● **Description of the task**
For each line below, print it again exactly as shown.

● **Data to process**
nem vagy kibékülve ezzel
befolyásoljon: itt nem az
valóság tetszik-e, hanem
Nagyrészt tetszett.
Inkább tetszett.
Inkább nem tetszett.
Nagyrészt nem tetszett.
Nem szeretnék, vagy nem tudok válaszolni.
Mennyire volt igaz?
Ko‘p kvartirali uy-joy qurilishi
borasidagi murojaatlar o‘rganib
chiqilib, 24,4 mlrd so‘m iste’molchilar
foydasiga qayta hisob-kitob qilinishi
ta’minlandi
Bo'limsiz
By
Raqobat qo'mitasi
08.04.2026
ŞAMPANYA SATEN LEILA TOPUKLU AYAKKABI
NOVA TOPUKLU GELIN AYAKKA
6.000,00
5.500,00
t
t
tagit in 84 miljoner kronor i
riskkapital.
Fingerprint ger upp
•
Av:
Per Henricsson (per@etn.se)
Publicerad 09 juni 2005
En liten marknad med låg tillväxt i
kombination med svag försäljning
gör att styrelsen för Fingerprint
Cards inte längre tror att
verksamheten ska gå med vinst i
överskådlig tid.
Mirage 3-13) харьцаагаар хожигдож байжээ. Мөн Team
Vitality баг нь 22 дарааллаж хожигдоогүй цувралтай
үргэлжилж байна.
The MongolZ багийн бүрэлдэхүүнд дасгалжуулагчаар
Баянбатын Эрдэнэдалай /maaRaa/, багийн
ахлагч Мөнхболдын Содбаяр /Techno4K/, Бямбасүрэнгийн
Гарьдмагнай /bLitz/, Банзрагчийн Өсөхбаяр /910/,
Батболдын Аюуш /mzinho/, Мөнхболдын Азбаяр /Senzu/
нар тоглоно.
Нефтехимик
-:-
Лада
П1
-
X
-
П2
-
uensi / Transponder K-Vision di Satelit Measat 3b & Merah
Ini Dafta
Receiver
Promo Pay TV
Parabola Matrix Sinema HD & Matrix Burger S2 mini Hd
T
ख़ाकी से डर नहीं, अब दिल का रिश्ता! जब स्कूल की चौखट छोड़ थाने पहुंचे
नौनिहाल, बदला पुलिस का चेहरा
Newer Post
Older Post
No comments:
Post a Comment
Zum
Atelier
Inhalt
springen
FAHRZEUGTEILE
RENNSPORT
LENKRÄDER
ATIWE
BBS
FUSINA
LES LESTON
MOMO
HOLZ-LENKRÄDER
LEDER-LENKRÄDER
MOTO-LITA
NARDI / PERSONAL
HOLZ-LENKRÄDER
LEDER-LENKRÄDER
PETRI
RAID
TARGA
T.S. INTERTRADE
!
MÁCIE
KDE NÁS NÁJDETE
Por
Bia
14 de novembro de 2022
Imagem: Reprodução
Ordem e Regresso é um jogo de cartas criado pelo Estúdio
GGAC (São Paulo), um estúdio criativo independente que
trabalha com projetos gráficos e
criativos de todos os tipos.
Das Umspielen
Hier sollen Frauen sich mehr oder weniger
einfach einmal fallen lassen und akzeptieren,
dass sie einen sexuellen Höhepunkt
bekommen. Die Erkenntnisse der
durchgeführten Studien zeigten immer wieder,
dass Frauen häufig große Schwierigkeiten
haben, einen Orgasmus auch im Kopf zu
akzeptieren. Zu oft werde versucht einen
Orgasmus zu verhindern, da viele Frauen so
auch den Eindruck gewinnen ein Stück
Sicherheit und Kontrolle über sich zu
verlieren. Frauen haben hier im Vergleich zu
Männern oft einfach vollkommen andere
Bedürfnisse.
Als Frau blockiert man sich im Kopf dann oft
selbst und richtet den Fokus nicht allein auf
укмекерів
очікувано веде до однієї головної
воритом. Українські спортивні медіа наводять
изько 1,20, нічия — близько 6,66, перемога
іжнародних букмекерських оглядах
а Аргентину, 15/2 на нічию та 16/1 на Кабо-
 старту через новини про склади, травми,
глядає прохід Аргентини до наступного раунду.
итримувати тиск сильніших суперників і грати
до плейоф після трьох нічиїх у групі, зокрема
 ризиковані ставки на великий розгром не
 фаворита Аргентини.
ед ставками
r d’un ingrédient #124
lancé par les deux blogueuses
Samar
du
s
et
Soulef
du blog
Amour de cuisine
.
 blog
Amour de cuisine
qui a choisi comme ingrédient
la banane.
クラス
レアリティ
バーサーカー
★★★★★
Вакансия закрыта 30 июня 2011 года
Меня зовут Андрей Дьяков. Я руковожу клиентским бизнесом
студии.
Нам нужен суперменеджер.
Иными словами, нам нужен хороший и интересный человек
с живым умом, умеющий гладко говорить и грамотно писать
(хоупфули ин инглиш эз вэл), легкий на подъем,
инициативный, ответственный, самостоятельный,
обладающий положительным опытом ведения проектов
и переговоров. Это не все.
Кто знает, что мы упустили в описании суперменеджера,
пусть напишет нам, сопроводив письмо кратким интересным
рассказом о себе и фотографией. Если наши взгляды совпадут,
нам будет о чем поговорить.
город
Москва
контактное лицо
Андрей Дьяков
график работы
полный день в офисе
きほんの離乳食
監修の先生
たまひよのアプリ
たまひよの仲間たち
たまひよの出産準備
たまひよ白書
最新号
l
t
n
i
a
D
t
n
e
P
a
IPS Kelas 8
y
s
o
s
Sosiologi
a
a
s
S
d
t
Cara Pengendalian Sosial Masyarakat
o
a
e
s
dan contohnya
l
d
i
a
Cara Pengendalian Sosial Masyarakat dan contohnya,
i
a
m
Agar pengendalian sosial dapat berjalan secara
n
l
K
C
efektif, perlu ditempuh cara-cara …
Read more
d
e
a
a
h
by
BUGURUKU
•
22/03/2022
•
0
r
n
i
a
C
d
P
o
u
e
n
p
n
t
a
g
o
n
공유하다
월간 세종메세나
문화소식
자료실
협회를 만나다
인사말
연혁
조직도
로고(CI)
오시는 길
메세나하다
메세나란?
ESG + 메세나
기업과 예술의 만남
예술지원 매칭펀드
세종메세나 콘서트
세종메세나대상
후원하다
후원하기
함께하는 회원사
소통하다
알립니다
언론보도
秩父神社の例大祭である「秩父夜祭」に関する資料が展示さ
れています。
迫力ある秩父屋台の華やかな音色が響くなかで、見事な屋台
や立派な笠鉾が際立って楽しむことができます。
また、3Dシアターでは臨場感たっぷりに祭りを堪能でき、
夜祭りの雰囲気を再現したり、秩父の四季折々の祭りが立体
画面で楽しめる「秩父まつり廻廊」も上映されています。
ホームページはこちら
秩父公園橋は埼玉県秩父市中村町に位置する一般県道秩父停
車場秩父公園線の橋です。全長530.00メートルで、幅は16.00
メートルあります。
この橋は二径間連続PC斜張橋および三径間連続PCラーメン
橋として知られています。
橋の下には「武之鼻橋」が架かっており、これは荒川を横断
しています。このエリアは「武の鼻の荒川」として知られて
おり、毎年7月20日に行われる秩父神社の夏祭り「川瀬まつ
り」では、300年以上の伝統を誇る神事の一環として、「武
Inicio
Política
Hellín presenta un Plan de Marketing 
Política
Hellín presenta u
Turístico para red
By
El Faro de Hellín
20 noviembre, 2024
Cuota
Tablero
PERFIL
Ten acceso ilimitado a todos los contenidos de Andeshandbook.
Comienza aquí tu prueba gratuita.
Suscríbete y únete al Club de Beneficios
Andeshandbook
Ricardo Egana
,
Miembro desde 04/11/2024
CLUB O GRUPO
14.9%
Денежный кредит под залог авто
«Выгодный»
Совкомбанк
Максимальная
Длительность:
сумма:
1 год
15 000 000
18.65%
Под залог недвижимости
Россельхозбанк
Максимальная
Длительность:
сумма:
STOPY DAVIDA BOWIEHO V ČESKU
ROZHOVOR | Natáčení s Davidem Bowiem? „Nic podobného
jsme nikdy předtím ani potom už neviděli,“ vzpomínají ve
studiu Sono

● **Response to this task**
nem vagy kibékülve ezzel
befolyásoljon: itt nem az
valóság tetszik-e, hanem
Nagyrészt tetszett.
Inkább tetszett.
Inkább nem tetszett.
Nagyrészt nem tetszett.
Nem szeretnék, vagy nem tudok válaszolni.
Mennyire volt igaz?
Ko‘p kvartirali uy-joy qurilishi
borasidagi murojaatlar o‘rganib
chiqilib, 24,4 mlrd so‘m iste’molchilar
foydasiga qayta hisob-kitob qilinishi
ta’minlandi
Bo'limsiz
By
Raqobat qo'mitasi
08.04.2026
ŞAMPANYA SATEN LEILA TOPUKLU AYAKKABI
NOVA TOPUKLU GELIN AYAKKA
6.000,00
5.500,00
t
t
tagit in 84 miljoner kronor i
riskkapital.
Fingerprint ger upp
•
Av:
Per Henricsson (per@etn.se)
Publicerad 09 juni 2005
En liten marknad med låg tillväxt i
kombination med svag försäljning
gör att styrelsen för Fingerprint
Cards inte längre tror att
verksamheten ska gå med vinst i
överskådlig tid.
Mirage 3-13) харьцаагаар хожигдож байжээ. Мөн Team
Vitality баг нь 22 дарааллаж хожигдоогүй цувралтай
үргэлжилж байна.
The MongolZ багийн бүрэлдэхүүнд дасгалжуулагчаар
Баянбатын Эрдэнэдалай /maaRaa/, багийн
ахлагч Мөнхболдын Содбаяр /Techno4K/, Бямбасүрэнгийн
Гарьдмагнай /bLitz/, Банзрагчийн Өсөхбаяр /910/,
Батболдын Аюуш /mzinho/, Мөнхболдын Азбаяр /Senzu/
нар тоглоно.
Нефтехимик
-:-
Лада
П1
-
X
-
П2
-
uensi / Transponder K-Vision di Satelit Measat 3b & Merah
Ini Dafta
Receiver
Promo Pay TV
Parabola Matrix Sinema HD & Matrix Burger S2 mini Hd
T
ख़ाकी से डर नहीं, अब दिल का रिश्ता! जब स्कूल की चौखट छोड़ थाने पहुंचे
नौनिहाल, बदला पुलिस का चेहरा
Newer Post
Older Post
No comments:
Post a Comment
Zum
Atelier
Inhalt
springen
FAHRZEUGTEILE
RENNSPORT
LENKRÄDER
ATIWE
BBS
FUSINA
LES LESTON
MOMO
HOLZ-LENKRÄDER
LEDER-LENKRÄDER
MOTO-LITA
NARDI / PERSONAL
HOLZ-LENKRÄDER
LEDER-LENKRÄDER
PETRI
RAID
TARGA
T.S. INTERTRADE
!
MÁCIE
KDE NÁS NÁJDETE
Por
Bia
14 de novembro de 2022
Imagem: Reprodução
Ordem e Regresso é um jogo de cartas criado pelo Estúdio
GGAC (São Paulo), um estúdio criativo independente que
trabalha com projetos gráficos e
criativos de todos os tipos.
Das Umspielen
Hier sollen Frauen sich mehr oder weniger
einfach einmal fallen lassen und akzeptieren,
dass sie einen sexuellen Höhepunkt
bekommen. Die Erkenntnisse der
durchgeführten Studien zeigten immer wieder,
dass Frauen häufig große Schwierigkeiten
haben, einen Orgasmus auch im Kopf zu
akzeptieren. Zu oft werde versucht einen
Orgasmus zu verhindern, da viele Frauen so
auch den Eindruck gewinnen ein Stück
Sicherheit und Kontrolle über sich zu
verlieren. Frauen haben hier im Vergleich zu
Männern oft einfach vollkommen andere
Bedürfnisse.
Als Frau blockiert man sich im Kopf dann oft
selbst und richtet den Fokus nicht allein auf
укмекерів
очікувано веде до однієї головної
воритом. Українські спортивні медіа наводять
изько 1,20, нічия — близько 6,66, перемога
іжнародних букмекерських оглядах
а Аргентину, 15/2 на нічию та 16/1 на Кабо-
 старту через новини про склади, травми,
глядає прохід Аргентини до наступного раунду.
итримувати тиск сильніших суперників і грати
до плейоф після трьох нічиїх у групі, зокрема
 ризиковані ставки на великий розгром не
 фаворита Аргентини.
ед ставками
r d’un ingrédient #124
lancé par les deux blogueuses
Samar
du
s
et
Soulef
du blog
Amour de cuisine
.
 blog
Amour de cuisine
qui a choisi comme ingrédient
la banane.
クラス
レアリティ
バーサーカー
★★★★★
Вакансия закрыта 30 июня 2011 года
Меня зовут Андрей Дьяков. Я руковожу клиентским бизнесом
студии.
Нам нужен суперменеджер.
Иными словами, нам нужен хороший и интересный человек
с живым умом, умеющий гладко говорить и грамотно писать
(хоупфули ин инглиш эз вэл), легкий на подъем,
инициативный, ответственный, самостоятельный,
обладающий положительным опытом ведения проектов
и переговоров. Это не все.
Кто знает, что мы упустили в описании суперменеджера,
пусть напишет нам, сопроводив письмо кратким интересным
рассказом о себе и фотографией. Если наши взгляды совпадут,
нам будет о чем поговорить.
город
Москва
контактное лицо
Андрей Дьяков
график работы
полный день в офисе
きほんの離乳食
監修の先生
たまひよのアプリ
たまひよの仲間たち
たまひよの出産準備
たまひよ白書
最新号
l
t
n
i
a
D
t
n
e
P
a
IPS Kelas 8
y
s
o
s
Sosiologi
a
a
s
S
d
t
Cara Pengendalian Sosial Masyarakat
o
a
e
s
dan contohnya
l
d
i
a
Cara Pengendalian Sosial Masyarakat dan contohnya,
i
a
m
Agar pengendalian sosial dapat berjalan secara
n
l
K
C
efektif, perlu ditempuh cara-cara …
Read more
d
e
a
a
h
by
BUGURUKU
•
22/03/2022
•
0
r
n
i
a
C
d
P
o
u
e
n
p
n
t
a
g
o
n
공유하다
월간 세종메세나
문화소식
자료실
협회를 만나다
인사말
연혁
조직도
로고(CI)
오시는 길
메세나하다
메세나란?
ESG + 메세나
기업과 예술의 만남
예술지원 매칭펀드
세종메세나 콘서트
세종메세나대상
후원하다
후원하기
함께하는 회원사
소통하다
알립니다
언론보도
秩父神社の例大祭である「秩父夜祭」に関する資料が展示さ
れています。
迫力ある秩父屋台の華やかな音色が響くなかで、見事な屋台
や立派な笠鉾が際立って楽しむことができます。
また、3Dシアターでは臨場感たっぷりに祭りを堪能でき、
夜祭りの雰囲気を再現したり、秩父の四季折々の祭りが立体
画面で楽しめる「秩父まつり廻廊」も上映されています。
ホームページはこちら
秩父公園橋は埼玉県秩父市中村町に位置する一般県道秩父停
車場秩父公園線の橋です。全長530.00メートルで、幅は16.00
メートルあります。
この橋は二径間連続PC斜張橋および三径間連続PCラーメン
橋として知られています。
橋の下には「武之鼻橋」が架かっており、これは荒川を横断
しています。このエリアは「武の鼻の荒川」として知られて
おり、毎年7月20日に行われる秩父神社の夏祭り「川瀬まつ
り」では、300年以上の伝統を誇る神事の一環として、「武
Inicio
Política
Hellín presenta un Plan de Marketing 
Política
Hellín presenta u
Turístico para red
By
El Faro de Hellín
20 noviembre, 2024
Cuota
Tablero
PERFIL
Ten acceso ilimitado a todos los contenidos de Andeshandbook.
Comienza aquí tu prueba gratuita.
Suscríbete y únete al Club de Beneficios
Andeshandbook
Ricardo Egana
,
Miembro desde 04/11/2024
CLUB O GRUPO
14.9%
Денежный кредит под залог авто
«Выгодный»
Совкомбанк
Максимальная
Длительность:
сумма:
1 год
15 000 000
18.65%
Под залог недвижимости
Россельхозбанк
Максимальная
Длительность:
сумма:
STOPY DAVIDA BOWIEHO V ČESKU
ROZHOVOR | Natáčení s Davidem Bowiem? „Nic podobného
jsme nikdy předtím ani potom už neviděli,“ vzpomínají ve
studiu Sono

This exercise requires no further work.